Vwexport1300, VW Käfer Baujahr 1966, Crop, Blur, Text von GeschichtsCheck, CC BY-SA 3.0
Lesestoff
Würde man eine Hitliste von unter Historiker*innen umstrittenen Erzählungen über die Vergangenheit aufstellen, fände sich das „Wirtschaftswunder“ vermutlich auf einem der vorderen Plätze. Über dieses „Wunder“ zu sprechen und zu streiten fällt schon deshalb schwer, weil eine breite Öffentlichkeit fest davon überzeugt ist, dass sich in Nachkriegsdeutschland wundersame Dinge zugetragen haben. Als im Jahr 2015 Hunderttausende Menschen nach Deutschland flohen, sah Daimler-Chef Dietmar Zetsche darin die „Grundlage für das nächste deutsche Wirtschaftswunder“.1 Wenige Wochen später dankte Bundeskanzlerin Angela Merkel den „Gastarbeitern“, die von 1955 an im Rahmen von Anwerbeabkommen ins Land gekommen waren. Sie hätten „Deutschland mit seinem Wirtschaftswunder, von dem wir heute sprechen, geholfen und daran mitgearbeitet“.2 Tatsächlich gibt es in vielen Familien Geschichten darüber, wie man sich in den 1950er und 1960er Jahren wieder Dinge leisten konnte und allerlei technisches Gerät (etwa Waschmaschinen) den Alltag zu erleichtern begann.

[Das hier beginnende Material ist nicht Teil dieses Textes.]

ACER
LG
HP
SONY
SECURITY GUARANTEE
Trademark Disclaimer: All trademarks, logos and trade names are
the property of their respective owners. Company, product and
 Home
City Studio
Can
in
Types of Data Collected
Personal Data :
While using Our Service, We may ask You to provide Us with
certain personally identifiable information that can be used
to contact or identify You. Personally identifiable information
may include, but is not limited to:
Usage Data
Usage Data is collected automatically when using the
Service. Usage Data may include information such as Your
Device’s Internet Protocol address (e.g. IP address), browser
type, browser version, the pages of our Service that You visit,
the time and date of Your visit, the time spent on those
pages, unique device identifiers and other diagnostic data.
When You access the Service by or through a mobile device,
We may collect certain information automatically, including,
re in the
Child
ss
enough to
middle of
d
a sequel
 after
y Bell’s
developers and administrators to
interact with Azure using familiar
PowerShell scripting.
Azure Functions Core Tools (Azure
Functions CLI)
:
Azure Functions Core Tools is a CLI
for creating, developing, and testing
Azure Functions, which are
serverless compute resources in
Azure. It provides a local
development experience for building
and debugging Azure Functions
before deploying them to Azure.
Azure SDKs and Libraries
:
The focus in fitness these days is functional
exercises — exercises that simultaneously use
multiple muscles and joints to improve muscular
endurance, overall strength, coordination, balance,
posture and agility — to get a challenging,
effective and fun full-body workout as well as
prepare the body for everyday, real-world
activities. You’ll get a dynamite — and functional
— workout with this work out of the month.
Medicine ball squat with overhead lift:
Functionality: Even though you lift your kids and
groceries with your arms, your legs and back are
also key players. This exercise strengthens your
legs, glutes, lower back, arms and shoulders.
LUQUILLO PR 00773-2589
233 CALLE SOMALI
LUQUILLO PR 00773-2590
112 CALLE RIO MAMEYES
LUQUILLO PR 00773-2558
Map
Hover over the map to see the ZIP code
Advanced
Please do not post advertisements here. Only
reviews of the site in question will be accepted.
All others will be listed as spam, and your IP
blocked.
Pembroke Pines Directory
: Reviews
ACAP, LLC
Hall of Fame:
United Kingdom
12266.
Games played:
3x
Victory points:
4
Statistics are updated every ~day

Nach den Entbehrungen der Kriegs- und unmittelbaren Nachkriegszeit war der wirtschaftliche Aufschwung danach in der Tat eine positive Entwicklung für sehr viele Menschen.3
Aber war diese Entwicklung, die da passierte, wirklich ein „Wunder“, noch dazu ein spezifisch „deutsches“? Ein rationaler Anhaltspunkt dafür könnten historische Daten zum Bruttosozialprodukt (BSP) sein; also vereinfacht gesprochen die Summe aller Güter und Dienstleistungen, die in einem Jahr produziert worden sind.4 Entsprechende Datensätze, bereinigt um Währungs- und Kaufkraftschwankungen, gibt es etwa aus dem niederländischen „Maddison Project“.5 Überträgt man die Daten dieser Forscher*innen in ein Diagramm, scheint sich eine besondere Entwicklung in Westdeutschland zunächst zu bestätigen:
Bruttosozialprodukt in Int.$, Kaufkraftbezugsjahr 1990, ausgewählte Staaten, basierend auf The Maddison Project, http://www.ggdc.net/maddison/maddison-project/home.htm, 2013 version [17.11.2016].
Bruttosozialprodukt in Int.$, Kaufkraftbezugsjahr 1990, ausgewählte Staaten, basierend auf The Maddison Project, http://www.ggdc.net/maddison/maddison-project/home.htm, 2013 version [17.11.2016].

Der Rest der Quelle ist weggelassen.